The United States has sent its response to the European Union on a proposal to try to save the Iran nuclear deal, the US State Department confirmed Wednesday.
“As you know, we received Iran’s comments on the EU’s proposed final text through the EU. Our review of those comments has now concluded. We have responded to the EU today,” State Department spokesperson Ned Price said in a statement.
He did not provide details on the response, but it is not expected that the US will accept what Iran put forward without seeking changes and further negotiations.
US officials had voiced some optimism around the latest efforts to revive the nuclear deal, which the US left in 2018 during the Trump administration and which Tehran has increasingly violated since then. However, they have stressed that gaps remain between the two sides.
It is also expected to face significant domestic opposition from US congressional lawmakers, and has been denounced by Israel, whose prime minister said “will act to prevent Iran from becoming a nuclear state.” The negotiations over the nuclear deal are also set against a backdrop of continued concerns about threats from Iranian and Iranian-backed military groups.
EU spokesperson Nabila Massrali confirmed they “received the US response and have transmitted to Iran.”
Earlier on Wednesday, a spokesperson for Iran’s Foreign Ministry said they had received the US response via the EU and “the careful study of the views of the American side has started.”
“Iran will share its comments with the coordinator upon completion of the review,” Nasser Kanaani said, according to a statement by the Iranian Foreign Ministry.
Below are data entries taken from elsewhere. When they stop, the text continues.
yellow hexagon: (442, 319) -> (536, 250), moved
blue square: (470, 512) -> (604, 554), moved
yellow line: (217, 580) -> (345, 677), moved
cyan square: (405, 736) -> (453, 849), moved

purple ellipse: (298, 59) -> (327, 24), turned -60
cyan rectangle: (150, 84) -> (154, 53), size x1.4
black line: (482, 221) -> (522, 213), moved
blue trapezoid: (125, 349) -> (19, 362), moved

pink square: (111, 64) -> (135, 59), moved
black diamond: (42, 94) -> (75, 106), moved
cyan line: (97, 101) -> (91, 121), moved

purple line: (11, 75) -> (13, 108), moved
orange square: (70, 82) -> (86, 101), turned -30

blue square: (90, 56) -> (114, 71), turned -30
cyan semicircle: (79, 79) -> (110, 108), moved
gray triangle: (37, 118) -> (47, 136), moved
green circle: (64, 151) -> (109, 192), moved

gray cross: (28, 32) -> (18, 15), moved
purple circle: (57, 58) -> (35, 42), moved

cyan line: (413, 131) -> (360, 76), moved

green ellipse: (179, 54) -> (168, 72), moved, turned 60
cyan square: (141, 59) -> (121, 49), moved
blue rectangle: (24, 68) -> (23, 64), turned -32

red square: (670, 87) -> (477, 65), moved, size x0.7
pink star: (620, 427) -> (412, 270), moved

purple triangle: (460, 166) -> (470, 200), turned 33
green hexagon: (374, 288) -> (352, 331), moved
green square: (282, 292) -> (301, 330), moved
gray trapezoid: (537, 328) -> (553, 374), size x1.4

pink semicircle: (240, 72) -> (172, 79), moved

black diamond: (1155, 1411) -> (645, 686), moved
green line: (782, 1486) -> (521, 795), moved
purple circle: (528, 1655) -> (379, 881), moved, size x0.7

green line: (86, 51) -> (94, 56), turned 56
The US answer was conveyed more than a week after Iran sent its response to what the EU’s top diplomat Josep Borrell called “a final text” to restore the nuclear deal. Borrell said Monday that the Iranian response was “reasonable.”
Price on Monday said the US government had been working “as quickly as we can, as methodically as we can and as carefully as we can see to it that our response is complete,” noting it “takes into account the Iranian feedback.”
Biden administration officials have claimed that Tehran dropped a number of demands that were in previous drafts of the text meant to restore the 2015 agreement, including the demand that the Islamic Revolutionary Guard Corps (IRGC) be de-listed as a foreign terrorist organization.
Still issues to resolve
However, US officials have indicated that there are issues that still need to resolved before the US will agree to rejoin the deal – formally known as the Joint Comprehensive Plan of Action (JCPOA). Iran has increasingly violated its commitments to the agreement and grown its nuclear program in the wake of the US withdrawal.
“We’ve said all along that if Iran were prepared to re-enter the JCPOA and if it were willing to drop the demands that are extraneous to the JCPOA, that is to say the demands that Iran previously put forward that have nothing to do with the Iran deal, then we would be prepared on a mutual basis to re-enter the Iran deal,” Price said Wednesday morning in an interview on CNN’s “New Day.”
“We’re closer today, but we’re still not there,” he said.
The US sent its response to the EU a day after Israeli National Security Adviser Eyal Hulata met with his counterpart Jake Sullivan in Washington. On Wednesday, Israeli Prime Minister Yair Lapid reiterated his country’s opposition to “this agreement, because it is a bad one.”
Lapid called on the US and other parties to the deal to walk away from negotiations, and claimed the ” negotiators are ready to make concessions.”
“We have made it clear to everyone: if a deal is signed, it does not obligate Israel. We will act to prevent Iran from becoming a nuclear state,” he said during a press conference in Jerusalem.
Biden administration officials have denied making any concessions to Tehran and have argued that the resumption of the deal is the best way to prevent Iran from ever acquiring a nuclear weapon.
A senior administration official said that in the event of a full mutual reimplementation of the deal, a number of constraints would go into effect. They include a prohibition on Iran “enriching and stockpiling uranium above very limited levels,” the removal of “thousands of advanced centrifuges … including all of the centrifuges enriching at the fortified underground facility at Fordow,” and “a prohibition on reprocessing and the redesign of a reactor that could otherwise be used to produce weapons-grade plutonium.”
“Strict limits on Iranian enrichment would mean that even if Iran left the deal to pursue a nuclear weapon, it would take at least six months to do so,” the official said.
“In addition to the nuclear constraints Iran would have to implement, the IAEA would again be able to implement the most comprehensive inspections regime ever negotiated, allowing it to detect any Iranian effort to pursue a nuclear weapon covertly,” they added. “Much of that international monitoring would remain in place for an unlimited amount of time.”